Marion Lyons, director of health protection for Public Health Wales, said, “Although we want children of all ages who have missed vaccinations to catch up now, we are particularly concerned about those aged between 10 and 18.

“These are the children who would have missed vaccination because of concerns about the safety of MMR in the late 1990s. The vaccine is safe, effective, and the only protection against a potentially fatal disease.”

Speaking at a media briefing in London this week, Helen Bedford, senior lecturer in children’s health at the paediatric epidemiology unit at University College London’s Institute of Child Health, said, “There are approaching two million children who are susceptible to measles as they have not received the two doses of MMR vaccine.

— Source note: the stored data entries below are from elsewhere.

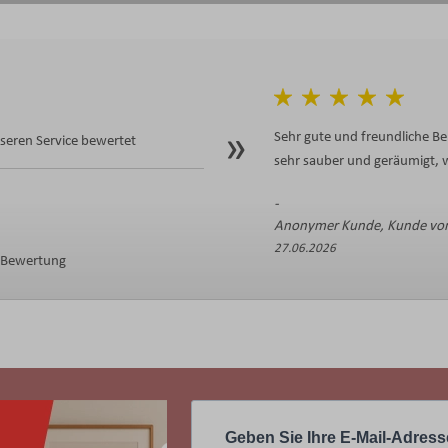
Sehr gute und freundliche Be
eren Service bewertet
sehr sauber und geräumigt, w
Anonymer Kunde, Kunde von
27.06.2026
e Bewertung
Geben Sie Ihre E-Mail-Adress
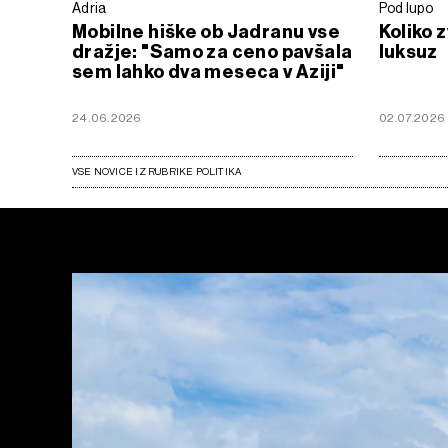
Adria
Pod lupo
Mobilne hiške ob Jadranu vse
Koliko 
dražje: "Samo za ceno pavšala
luksuz
sem lahko dva meseca v Aziji"
24.06.2026
02.07.2026
VSE NOVICE IZ RUBRIKE POLITIKA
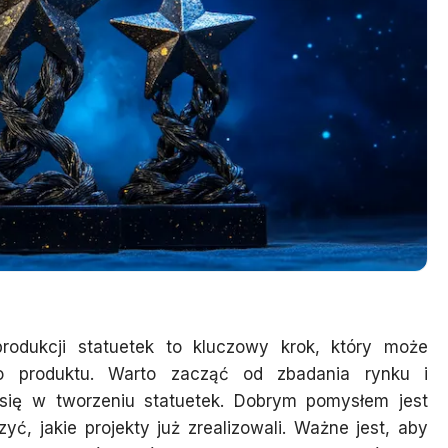
dukcji statuetek to kluczowy krok, który może
o produktu. Warto zacząć od zbadania rynku i
ją się w tworzeniu statuetek. Dobrym pomysłem jest
yć, jakie projekty już zrealizowali. Ważne jest, aby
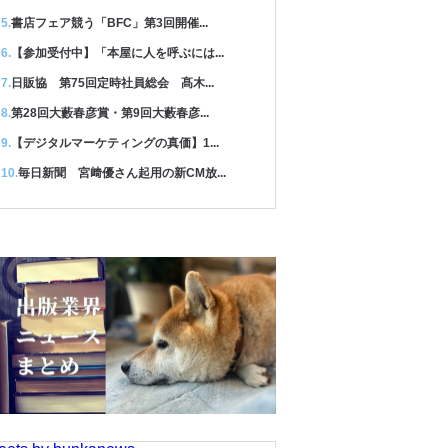
書店フェア競う「BFC」第3回開催...
【参加受付中】「本屋に人を呼ぶには...
日販協 第75回定時社員総会 髙木...
第28回大藪春彦賞・第9回大藪春彦...
【デジタルマーケティングの真価】1...
毎日新聞 宮﨑優さん起用の新CM放...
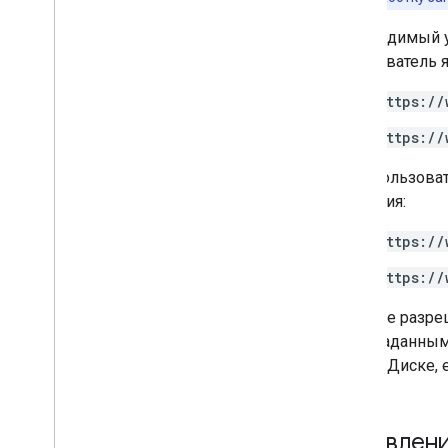
Необходимый у
пользователь я
https://
https://
Если пользова
действия:
https://
https://
Наличие разре
их метаданным.
Google Диске, 
Управлени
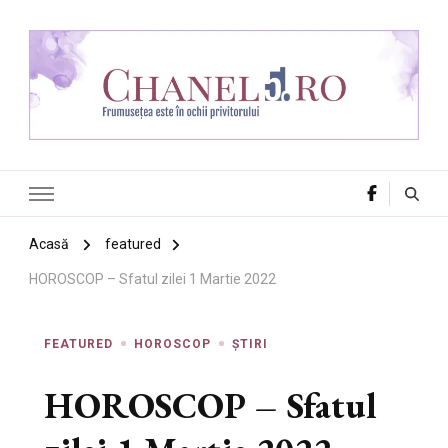
Chanel 5
Frumusețea este în ochii privitorului
Acasă
featured
HOROSCOP – Sfatul zilei 1 Martie 2022
FEATURED
HOROSCOP
ȘTIRI
HOROSCOP – Sfatul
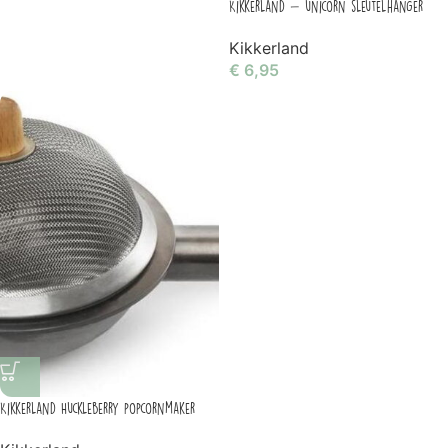
Kikkerland – unicorn sleutelhanger
Kikkerland
€
6,95
Kikkerland Huckleberry popcornmaker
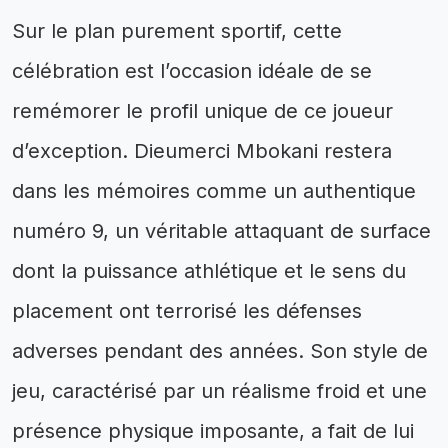
Sur le plan purement sportif, cette
célébration est l’occasion idéale de se
remémorer le profil unique de ce joueur
d’exception. Dieumerci Mbokani restera
dans les mémoires comme un authentique
numéro 9, un véritable attaquant de surface
dont la puissance athlétique et le sens du
placement ont terrorisé les défenses
adverses pendant des années. Son style de
jeu, caractérisé par un réalisme froid et une
présence physique imposante, a fait de lui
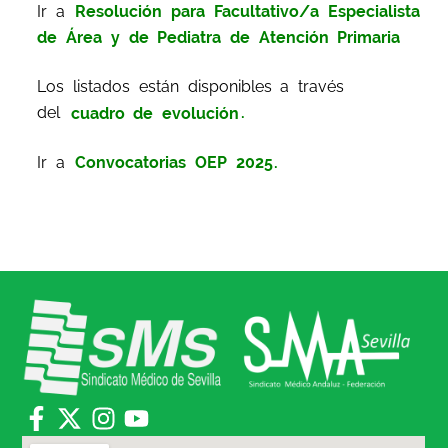
Ir a
Resolución para Facultativo/a Especialista
de Área y de Pediatra de Atención Primaria
Los listados están disponibles a través
del
cuadro de evolución
.
Ir a
Convocatorias OEP 2025
.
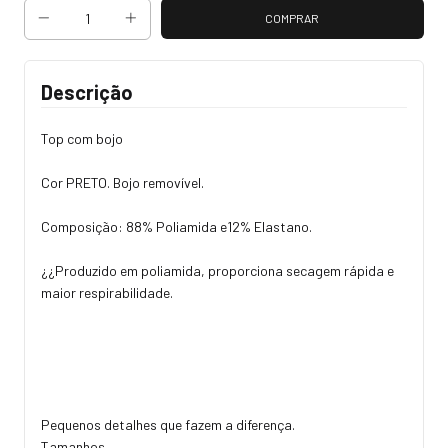
Descrição
Top com bojo
Cor PRETO. Bojo removível.
Composição: 88% Poliamida e12% Elastano.
¿¿Produzido em poliamida, proporciona secagem rápida e
maior respirabilidade.
Pequenos detalhes que fazem a diferença.
Tamanhos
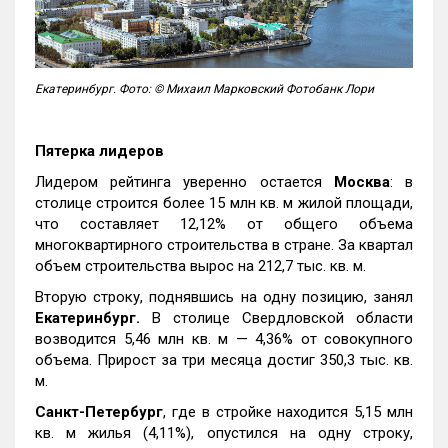
Екатеринбург. Фото: © Михаил Марковский Фотобанк Лори
Пятерка лидеров
Лидером рейтинга уверенно остается
Москва
: в
столице строится более 15 млн кв. м жилой площади,
что составляет 12,12% от общего объема
многоквартирного строительства в стране. За квартал
объем строительства вырос на 212,7 тыс. кв. м.
Вторую строку, поднявшись на одну позицию, занял
Екатеринбург.
В столице Свердловской области
возводится 5,46 млн кв. м — 4,36% от совокупного
объема. Прирост за три месяца достиг 350,3 тыс. кв.
м.
Санкт-Петербург
, где в стройке находится 5,15 млн
кв. м жилья (4,11%), опустился на одну строку,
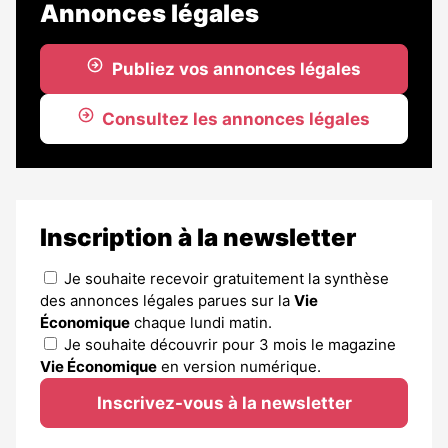
Annonces légales
Publiez vos annonces légales
Consultez les annonces légales
Inscription à la newsletter
Je souhaite recevoir gratuitement la synthèse
des annonces légales parues sur la
Vie
Économique
chaque lundi matin.
Je souhaite découvrir pour 3 mois le magazine
Vie Économique
en version numérique.
Inscrivez-vous à la newsletter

Last year there were over 2000 confirmed cases of measles in England and Wales, with outbreaks in the north west [of England], north east, and Surrey. There is the potential for further outbreaks.”

She added that the bulk of cases was among teenagers, as young people mixed with a far larger group of children once they moved into secondary school.

Michael Fitzpatrick, a retired Hackney GP, told the briefing, “The MMR autism scare has finished, but we are now dealing with the aftermath of it. Now we are in the position of trying to mop up on those that missed out on two doses of MMR.”

Some children missed out on both doses of the MMR vaccine because of problems with healthcare access. Others chose not to have the vaccine because they thought the risks outweighed the benefits. This second group tended to be concentrated in certain areas of the country. The GP and Conservative MP Sarah Wollaston wrote on her blog this week that in her constituency of Totnes only 70% of 5 year olds were fully protected against measles.2 She also called on homeopathic bodies to issue unequivocal statements that homeopathic products offered no protection against measles.

David Elliman, a specialist in immunisation at the Royal College of Paediatrics and Child Health, said it was important that children received both doses of MMR. “The first dose of MMR gives 90-95% protection against measles, but it takes a second dose to get 99% protection.” Elliman said that the take-up of vaccines was not routinely measured beyond the age of 5. “But what we do know about catch-up campaigns is that they are moderately good in preschool children but not very good among school age children.”

A small investigative study funded by the Medical Research Council recently showed that there were many gaps in teenagers’ understanding of vaccination. The Scottish study of 12 focus groups, involving 59 self selected teenagers, showed that they tended to underestimate the risks from diseases of which they had had little direct experience.3 Another common misapprehension was that only infants were at risk from the serious consequences of meningitis. The study’s author, Shona Hilton, said, “Our study found participants were generally positive about the need for immunisation even if sometimes unaware about the severity and impacts of the diseases vaccines protect against.” She added that it was important to inform teenagers about vaccination, given that they would be the next generation of parents.